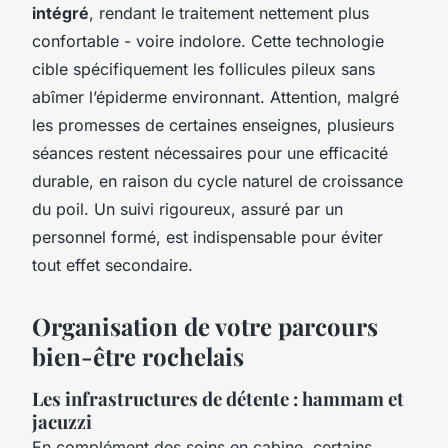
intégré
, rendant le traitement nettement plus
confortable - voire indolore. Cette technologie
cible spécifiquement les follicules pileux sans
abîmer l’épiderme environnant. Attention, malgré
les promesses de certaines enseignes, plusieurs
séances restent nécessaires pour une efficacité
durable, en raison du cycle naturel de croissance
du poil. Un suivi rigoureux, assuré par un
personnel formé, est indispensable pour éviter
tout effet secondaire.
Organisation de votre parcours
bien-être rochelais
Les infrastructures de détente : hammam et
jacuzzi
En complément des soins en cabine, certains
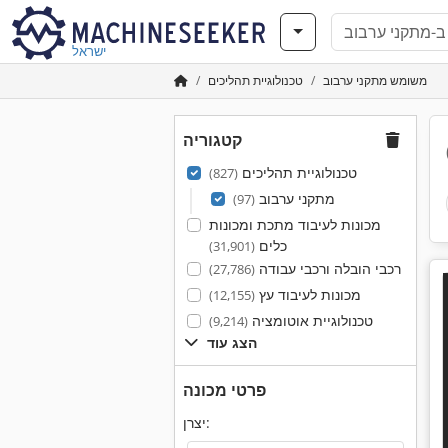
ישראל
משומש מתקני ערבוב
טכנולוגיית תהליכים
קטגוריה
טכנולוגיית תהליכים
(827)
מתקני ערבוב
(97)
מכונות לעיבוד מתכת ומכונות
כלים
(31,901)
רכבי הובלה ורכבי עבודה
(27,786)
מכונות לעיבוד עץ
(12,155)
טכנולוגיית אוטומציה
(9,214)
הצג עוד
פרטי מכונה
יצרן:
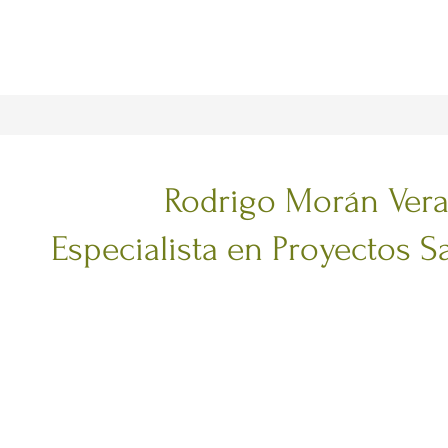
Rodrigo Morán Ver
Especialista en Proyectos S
□ □ □
- [WHAT IS NEEDED]: Would you please retype the material above exactly and leave out each picture?

- [FINAL ANSWER]:
intégré
, rendant le traitement nettement plus
confortable - voire indolore. Cette technologie
cible spécifiquement les follicules pileux sans
abîmer l’épiderme environnant. Attention, malgré
les promesses de certaines enseignes, plusieurs
séances restent nécessaires pour une efficacité
durable, en raison du cycle naturel de croissance
du poil. Un suivi rigoureux, assuré par un
personnel formé, est indispensable pour éviter
tout effet secondaire.
Organisation de votre parcours
bien-être rochelais
Les infrastructures de détente : hammam et
jacuzzi
En complément des soins en cabine, certains
ישראל
משומש מתקני ערבוב
טכנולוגיית תהליכים
קטגוריה
טכנולוגיית תהליכים
(827)
מתקני ערבוב
(97)
מכונות לעיבוד מתכת ומכונות
כלים
(31,901)
רכבי הובלה ורכבי עבודה
(27,786)
מכונות לעיבוד עץ
(12,155)
טכנולוגיית אוטומציה
(9,214)
הצג עוד
פרטי מכונה
יצרן:
Rodrigo Morán Ver
Especialista en Proyectos S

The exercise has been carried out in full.